Gina Lollobrigida - GO NAKED IN THE WORLD (high class call girl falls for Tony Franciosa but his powerful father - Ernest Borgnine, an ex-client of hers, has other ideas...)

Nancy Kwan - THE WORLD OF SUZIE WONG

Anne Francis - GIRL OF THE NIGHT (downbeat indie film)

and award-winning Shirley Jones in ELMER GANTRY.

Adultery in suburbia was covered in Quine's STRANGERS WHEN WE MEET, with Kim Novak at her zenith.

It may have been Sophia Loren's best year: apart from the success of TWO WOMEN, she was also in Cukor's charming western HELLER IN PINK TIGHTS, plus THE MILLIONAIRESS with Peter Sellers' Indian doctor, with Gable in his second last film IT STARTED IN NAPLES which is still a charmer, and the under-rated A BREATH OF SCANDAL which I liked a lot.

Brigitte Bardot acted in LA VERITE, and Ingmar Bergman provided the austere THE VIRGIN SPRING, while Stanley Kramer inflicted the ponderous INHERIT THE WIND on us, and John Ford provided a good late western SERGEANT RUTLEDGE.

Donen's ONCE MORE WITH FEELING showcased Kay Kendall in her last role, she had died in 1959.

There were 2 Minnelli's: another hothouse melodrama HOME FROM THE HILL, and the under-rated musical BELLS ARE RINGING, Judy Holliday's last appearance.

Elvis was back from the army in GI BLUES and FLAMING STAR.

For those who like that kind of thing: Jerry Lewis as THE BELLBOY.

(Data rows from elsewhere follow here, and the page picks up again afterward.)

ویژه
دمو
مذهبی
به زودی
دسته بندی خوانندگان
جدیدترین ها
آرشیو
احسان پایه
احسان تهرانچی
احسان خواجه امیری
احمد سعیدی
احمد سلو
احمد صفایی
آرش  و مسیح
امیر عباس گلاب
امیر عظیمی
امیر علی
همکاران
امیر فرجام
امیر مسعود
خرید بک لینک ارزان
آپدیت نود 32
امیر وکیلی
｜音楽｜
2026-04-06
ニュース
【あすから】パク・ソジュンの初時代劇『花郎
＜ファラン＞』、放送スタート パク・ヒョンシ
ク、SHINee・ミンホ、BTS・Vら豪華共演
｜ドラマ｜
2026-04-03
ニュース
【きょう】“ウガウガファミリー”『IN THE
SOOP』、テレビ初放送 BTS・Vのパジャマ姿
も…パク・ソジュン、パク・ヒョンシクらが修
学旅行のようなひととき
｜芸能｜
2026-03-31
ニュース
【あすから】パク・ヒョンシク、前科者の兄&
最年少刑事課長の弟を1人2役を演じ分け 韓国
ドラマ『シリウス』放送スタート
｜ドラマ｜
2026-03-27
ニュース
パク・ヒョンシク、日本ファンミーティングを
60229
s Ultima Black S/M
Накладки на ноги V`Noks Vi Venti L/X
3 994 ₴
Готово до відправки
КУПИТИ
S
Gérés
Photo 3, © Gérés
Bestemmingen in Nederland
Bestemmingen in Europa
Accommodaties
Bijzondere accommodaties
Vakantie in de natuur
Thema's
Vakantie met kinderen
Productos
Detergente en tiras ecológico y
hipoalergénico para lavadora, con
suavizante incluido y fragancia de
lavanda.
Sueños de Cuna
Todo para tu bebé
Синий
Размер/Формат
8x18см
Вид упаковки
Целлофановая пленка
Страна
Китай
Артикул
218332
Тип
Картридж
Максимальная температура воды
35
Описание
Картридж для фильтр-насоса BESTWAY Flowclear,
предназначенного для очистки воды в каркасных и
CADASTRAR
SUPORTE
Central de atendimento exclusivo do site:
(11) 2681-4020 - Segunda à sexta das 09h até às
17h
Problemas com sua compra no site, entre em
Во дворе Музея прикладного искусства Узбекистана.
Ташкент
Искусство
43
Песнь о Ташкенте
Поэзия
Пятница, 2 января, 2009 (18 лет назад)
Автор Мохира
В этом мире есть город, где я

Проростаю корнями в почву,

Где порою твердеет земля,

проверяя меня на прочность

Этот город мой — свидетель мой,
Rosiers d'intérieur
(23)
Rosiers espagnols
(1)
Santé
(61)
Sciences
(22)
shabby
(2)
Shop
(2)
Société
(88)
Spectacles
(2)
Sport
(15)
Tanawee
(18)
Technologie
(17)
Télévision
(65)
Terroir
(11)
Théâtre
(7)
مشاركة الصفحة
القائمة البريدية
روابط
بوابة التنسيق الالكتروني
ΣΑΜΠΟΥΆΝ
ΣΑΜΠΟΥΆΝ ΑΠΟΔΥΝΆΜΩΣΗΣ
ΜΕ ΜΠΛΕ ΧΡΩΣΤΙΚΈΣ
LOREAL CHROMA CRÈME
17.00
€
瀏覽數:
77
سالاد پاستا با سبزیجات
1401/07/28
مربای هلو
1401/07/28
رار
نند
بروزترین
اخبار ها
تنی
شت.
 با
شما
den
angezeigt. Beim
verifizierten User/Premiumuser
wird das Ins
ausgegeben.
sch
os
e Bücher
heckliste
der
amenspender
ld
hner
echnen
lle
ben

Some ghastly musicals were Fox's CAN-CAN and Columbia's all-star PEPE, and the Rat Pack played around in OCEAN'S 11.

One that did not work at all was Lumet's too highbrow THE FUGITIVE KIND, though Brando, Magnani and Woodward should have generated some box office .... despite playing what seemed like caricatures of themselves.

and for Trash you can't beat MGM and Arthur Freed for THE SUBTERRANEANS, their sanitised version of Jack Kerouac and the beat generation as depicted by Leslie Caron, George Peppard and Roddy McDowell - followed by the star quartet of Natalie, RJ Wagner, Susan Kohner and George Hamilton tearing each other apart in ALL THE FINE YOUNG CANNIBALS, plus the afore-mentioned GO NAKED IN THE WORLD. Lurid melodrama doesn't get much better... though there were also two Burton starrers: THE BRAMBLE BUSH and ICE PALACE; while THE DARK AT THE TOP OF THE STAIRS and FROM THE TERRACE were also contenders.

Some other delirious treats - not Trash, but Guilty Pleasures - were two Ross Hunter extravaganzas: Lana, Sandra and Quinn in PORTRAIT IN BLACK and Doris and Rex in MIDNIGHT LACE, and Dirk Bogarde as Lizst in SONG WITHOUT END, plus Fox's biblical: THE STORY OF RUTH, while Gordon Scott was Tarzan and Belinda Lee and Steve Reeves headed the Italian sword-and-sandal movies.

Lots of these are covered at the Trash label.